Modeling and Optimization of Classifiers in Absence of Supervision

Sobhan Naderi Parizi

Brown University

 

Abstract
We live in a world where we have access to lots of multimodal data, the amount of which is infinite for many practical purposes. Despite this, building systems that can learn from such a huge amount of data to reach human-level understanding is a mission yet to be accomplished. One big issue is absence of supervision associated with the data and lack of methods that can train good models without relying on accurate and extensive annotation. My current research is focused around learning from weakly supervised data. We discover shared patterns (or parts) automatically from large collections of images using limited supervision. Learning part-based models is often viewed as a two-stage problem. First, a collection of informative parts is discovered, using heuristics that promote part distinctiveness and diversity, and then classifiers are trained on the vector of part responses. We unify the two stages and learn the image classifiers and a set of shared parts jointly. We also introduce the notion of "negative parts", intended as parts that are negatively correlated with one or more classes. For example, a saddle detector is a positive/negative part for the horse/cow class. More generally, we proposed a generalization of the family of latent variable models that can capture counter evidence for presence of a class and show that augmenting conventional part-based models with negative parts improves their performance considerably. We also developed a new optimization procedure that extends methods such as Expectation Maximization (EM) and Concave-Convex Procedure (CCCP), both of which are widely used for weakly supervised training. I will describe ways in which this new procedure, dubbed Generalized Majorization Minimization, or G-MM, exhibits greater flexibility in optimizing non-convex functions and accommodating application-specific biases into the learning process while being notably less sensitive to initialization than other methods such as EM and CCCP.

Bio:
I am a PhD candidate in the School of Engineering at Brown University where I am advised by Prof.
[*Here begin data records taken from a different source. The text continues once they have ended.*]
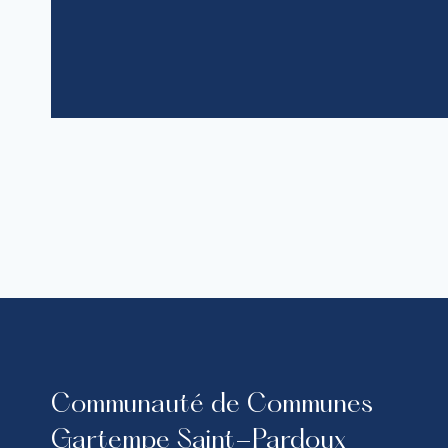
Communauté de Communes
Gartempe Saint-Pardoux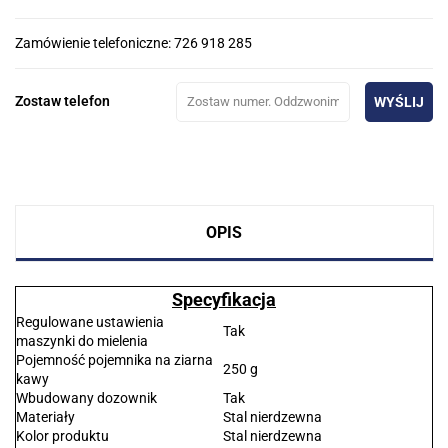
Zamówienie telefoniczne: 726 918 285
Zostaw telefon
WYŚLIJ
OPIS
Specyfikacja
Regulowane ustawienia
Tak
maszynki do mielenia
Pojemność pojemnika na ziarna
250 g
kawy
Wbudowany dozownik
Tak
Materiały
Stal nierdzewna
Kolor produktu
Stal nierdzewna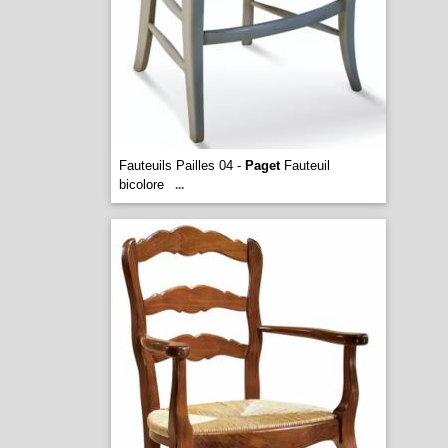
Fauteuils Pailles 04 -
Paget
Fauteuil
bicolore
...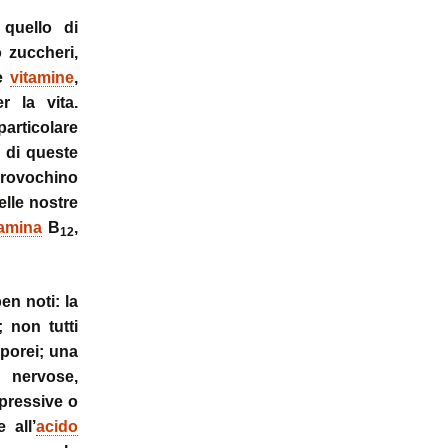
quello di
 zuccheri,
he
vitamine
,
r la vita.
particolare
di queste
provochino
lle nostre
tamina
B
,
12
n noti: la
 non tutti
rporei; una
 nervose,
pressive o
 all’
acido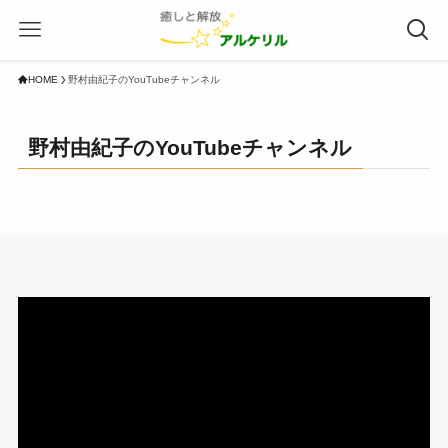
HOME
野村由紀子のYouTubeチャンネル
野村由紀子のYouTubeチャンネル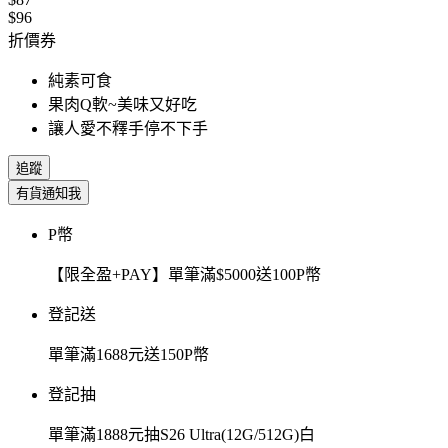
$96
折價券
純素可食
果肉Q軟~美味又好吃
讓人愛不釋手停不下手
追蹤
有貨通知我
P幣
【限全盈+PAY】單筆滿$5000送100P幣
登記送
單筆滿1688元送150P幣
登記抽
單筆滿1888元抽S26 Ultra(12G/512G)白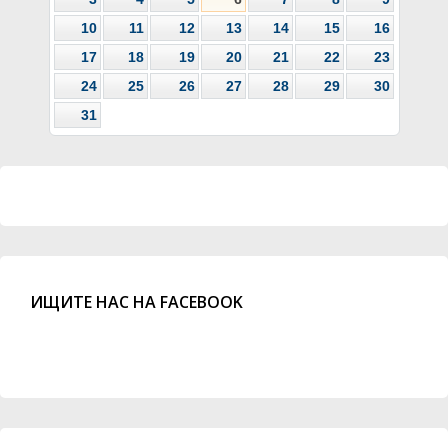
10
11
12
13
14
15
16
17
18
19
20
21
22
23
24
25
26
27
28
29
30
31
ИЩИТЕ НАС НА FACEBOOK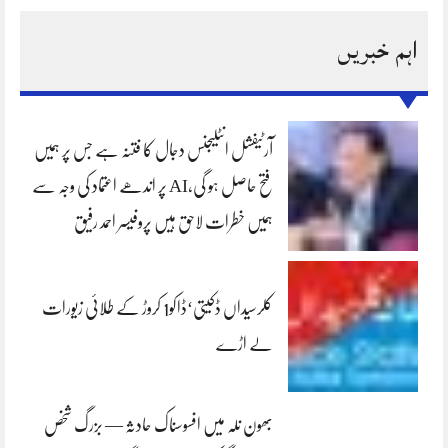
اہم خبریں
آرٹیفشل انٹلیجنس دجال کا فتنہ ہے جس پر ہمیں
فتح حاصل ہو گی،AI پر اندھے اعتماد کی وجہ سے
ہمیں خطرات لاحق ہیں پروفیسر احمد رفیق
کلرسیداں ڈکیتی‘ڈاکو1 کروڑ کے طلائی زیورات
لے اڑے
بھون نلہ میں افسوسناک حادثہ — بزرگ شخص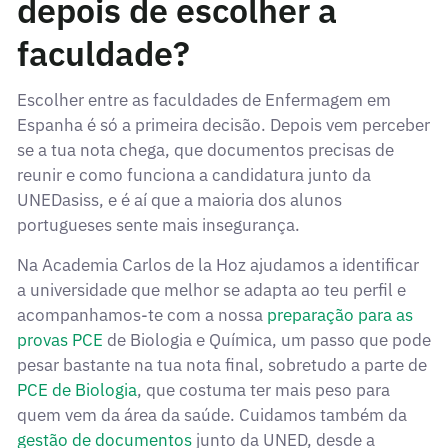
depois de escolher a
faculdade?
Escolher entre as faculdades de Enfermagem em
Espanha é só a primeira decisão. Depois vem perceber
se a tua nota chega, que documentos precisas de
reunir e como funciona a candidatura junto da
UNEDasiss, e é aí que a maioria dos alunos
portugueses sente mais insegurança.
Na Academia Carlos de la Hoz ajudamos a identificar
a universidade que melhor se adapta ao teu perfil e
acompanhamos-te com a nossa
preparação para as
provas PCE
de Biologia e Química, um passo que pode
pesar bastante na tua nota final, sobretudo a parte de
PCE de Biologia
, que costuma ter mais peso para
quem vem da área da saúde. Cuidamos também da
gestão de documentos
junto da UNED, desde a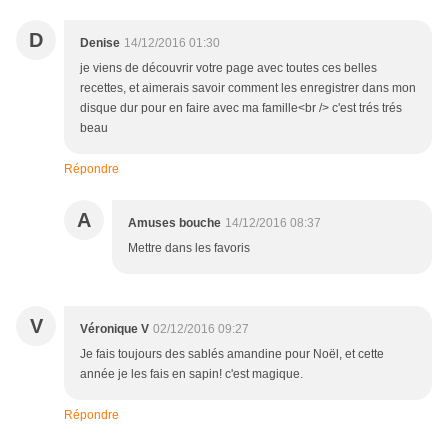
D
Denise
14/12/2016 01:30
je viens de découvrir votre page avec toutes ces belles
recettes, et aimerais savoir comment les enregistrer dans mon
disque dur pour en faire avec ma famille<br /> c'est trés trés
beau
Répondre
A
Amuses bouche
14/12/2016 08:37
Mettre dans les favoris
V
Véronique V
02/12/2016 09:27
Je fais toujours des sablés amandine pour Noël, et cette
année je les fais en sapin! c'est magique.
Répondre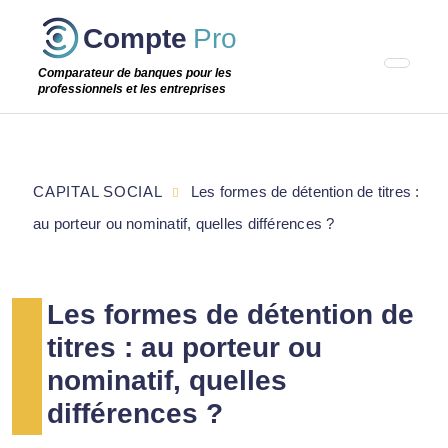
Passer
Compte
Pro
cette
étape
Comparateur de banques pour les
professionnels et les entreprises
CAPITAL SOCIAL
Les formes de détention de titres :
au porteur ou nominatif, quelles différences ?
Les formes de détention de
titres : au porteur ou
nominatif, quelles
différences ?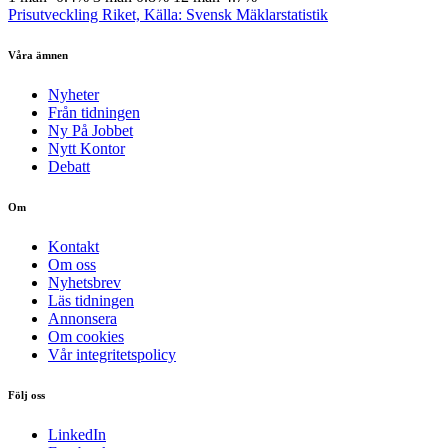
Prisutveckling Riket, Källa: Svensk Mäklarstatistik
Våra ämnen
Nyheter
Från tidningen
Ny På Jobbet
Nytt Kontor
Debatt
Om
Kontakt
Om oss
Nyhetsbrev
Läs tidningen
Annonsera
Om cookies
Vår integritetspolicy
Följ oss
LinkedIn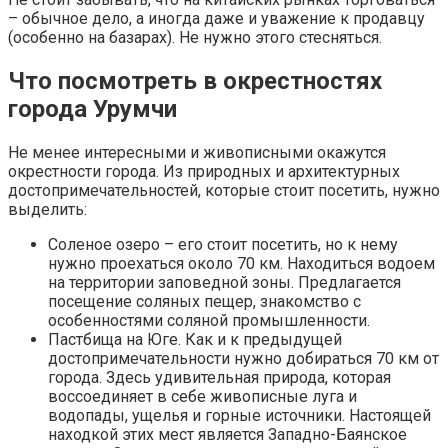
– обычное дело, а иногда даже и уважение к продавцу
(особенно на базарах). Не нужно этого стесняться.
Что посмотреть в окрестностях
города Урумчи
Не менее интересными и живописными окажутся
окрестности города. Из природных и архитектурных
достопримечательностей, которые стоит посетить, нужно
выделить:
Соленое озеро – его стоит посетить, но к нему
нужно проехаться около 70 км. Находиться водоем
на территории заповедной зоны. Предлагается
посещение соляных пещер, знакомство с
особенностями соляной промышленности.
Пастбища на Юге. Как и к предыдущей
достопримечательности нужно добираться 70 км от
города. Здесь удивительная природа, которая
воссоединяет в себе живописные луга и
водопады, ущелья и горные источники. Настоящей
находкой этих мест является Западно-Баянское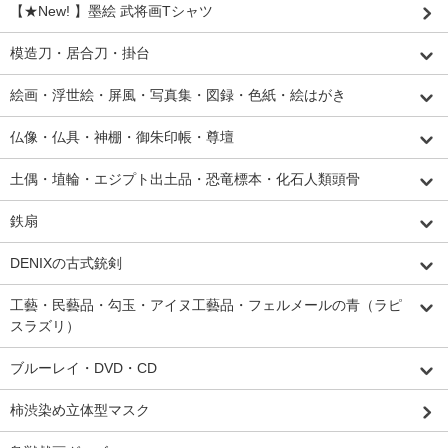
【★New! 】墨絵 武将画Tシャツ
模造刀・居合刀・掛台
絵画・浮世絵・屏風・写真集・図録・色紙・絵はがき
仏像・仏具・神棚・御朱印帳・尊壇
土偶・埴輪・エジプト出土品・恐竜標本・化石人類頭骨
鉄扇
DENIXの古式銃剣
工藝・民藝品・勾玉・アイヌ工藝品・フェルメールの青（ラピ
スラズリ）
ブルーレイ・DVD・CD
柿渋染め立体型マスク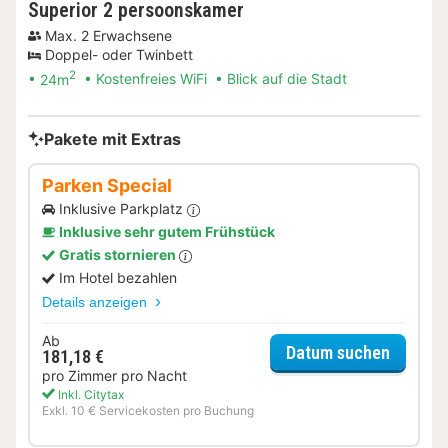
Superior 2 persoonskamer
Max. 2 Erwachsene
Doppel- oder Twinbett
2
24m
Kostenfreies WiFi
Blick auf die Stadt
Pakete mit Extras
Parken Special
Inklusive Parkplatz
Inklusive sehr gutem Frühstück
Gratis stornieren
Im Hotel bezahlen
Details anzeigen
Ab
für Par
Datum suchen
181,18 €
pro Zimmer pro Nacht
Inkl. Citytax
Exkl. 10 € Servicekosten pro Buchung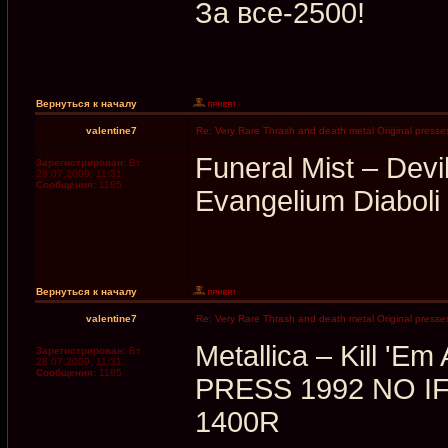
За все-2500!
Вернуться к началу
valentine7
Re: Very Rare Thrash and death metal Original presses
Funeral Mist ‎– Dev
Зарегистрирован:
Вт
28.07.2009, 11:31
Сообщения:
1185
Evangelium Diaboli
Вернуться к началу
valentine7
Re: Very Rare Thrash and death metal Original presses
Metallica ‎– Kill 
Зарегистрирован:
Вт
28.07.2009, 11:31
Сообщения:
1185
PRESS 1992 NO I
1400R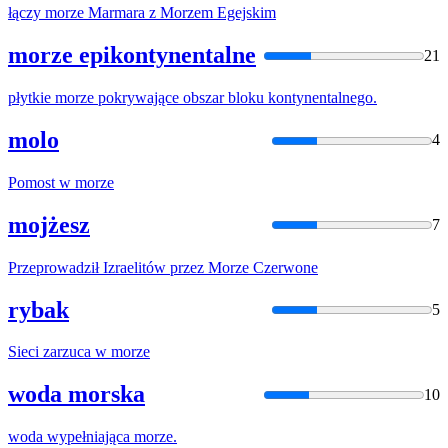
łączy
morze
Marmara z
Morze
m Egejskim
morze epikontynentalne
21
płytkie
morze
pokrywające obszar bloku kontynentalnego.
molo
4
Pomost w
morze
mojżesz
7
Przeprowadził Izraelitów przez
Morze
Czerwone
rybak
5
Sieci zarzuca w
morze
woda morska
10
woda wypełniająca
morze
.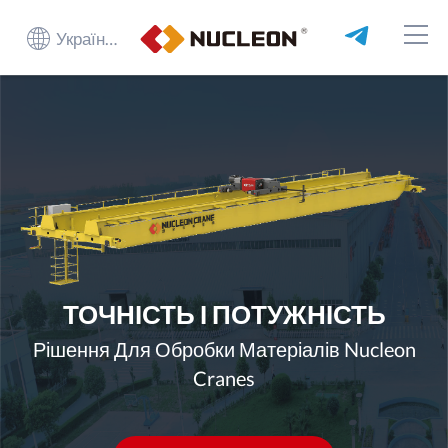
Українська
ТОЧНІСТЬ І ПОТУЖНІСТЬ
Рішення Для Обробки Матеріалів Nucleon
Cranes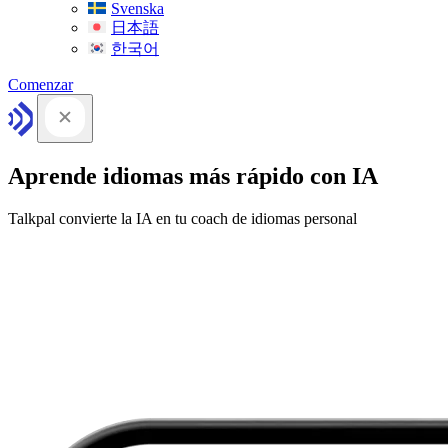
Svenska
日本語
한국어
Comenzar
Aprende idiomas más rápido con IA
Talkpal convierte la IA en tu coach de idiomas personal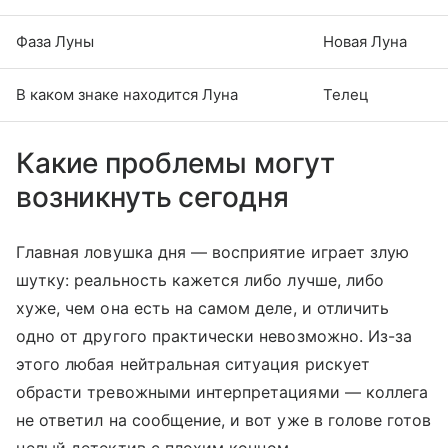
Фаза Луны
Новая Луна
В каком знаке находится Луна
Телец
Какие проблемы могут
возникнуть сегодня
Главная ловушка дня — восприятие играет злую
шутку: реальность кажется либо лучше, либо
хуже, чем она есть на самом деле, и отличить
одно от другого практически невозможно. Из-за
этого любая нейтральная ситуация рискует
обрасти тревожными интерпретациями — коллега
не ответил на сообщение, и вот уже в голове готов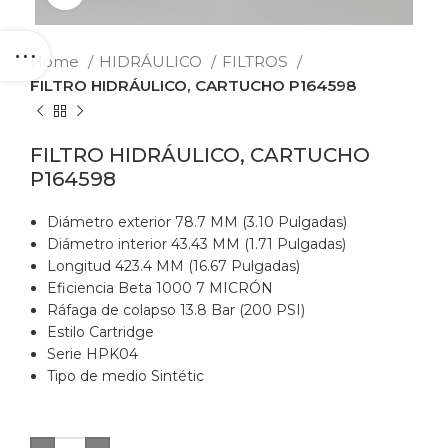
Home
HIDRÁULICO
FILTROS
FILTRO HIDRÁULICO, CARTUCHO P164598
FILTRO HIDRÁULICO, CARTUCHO
P164598
Diámetro exterior 78.7 MM (3.10 Pulgadas)
Diámetro interior 43.43 MM (1.71 Pulgadas)
Longitud 423.4 MM (16.67 Pulgadas)
Eficiencia Beta 1000 7 MICRÓN
Ráfaga de colapso 13.8 Bar (200 PSI)
Estilo Cartridge
Serie HPK04
Tipo de medio Sintétic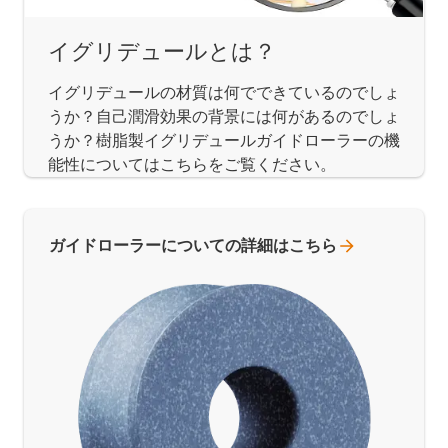
イグリデュールとは？
イグリデュールの材質は何でできているのでしょ
うか？自己潤滑効果の背景には何があるのでしょ
うか？樹脂製イグリデュールガイドローラーの機
能性についてはこちらをご覧ください。
ガイドローラーについての詳細はこちら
Pedro Felzenszwlab. Before this, I completed a MSc degree in Computer Science from University of Chicago, a MSc degree in Systems, Control, & Robotics from Royal Institute of Technology (Sweden), and a BSc degree in Computer Engineering from Tehran Polytechnic (Iran). I am interested in developing new learning frameworks for various vision tasks with a special focus on reducing dependence on supervision and hand-engineered interventions. In a broader sense, I am passionately interested in understanding what it means to "learn" from "data", what can we learn without supervision, and what signal should unsupervised learning be driven by. I also wonder if supervision may sometimes slow down learning or limit the level of understanding of the learner. These are all questions that I am seeking to find an answer to in my research.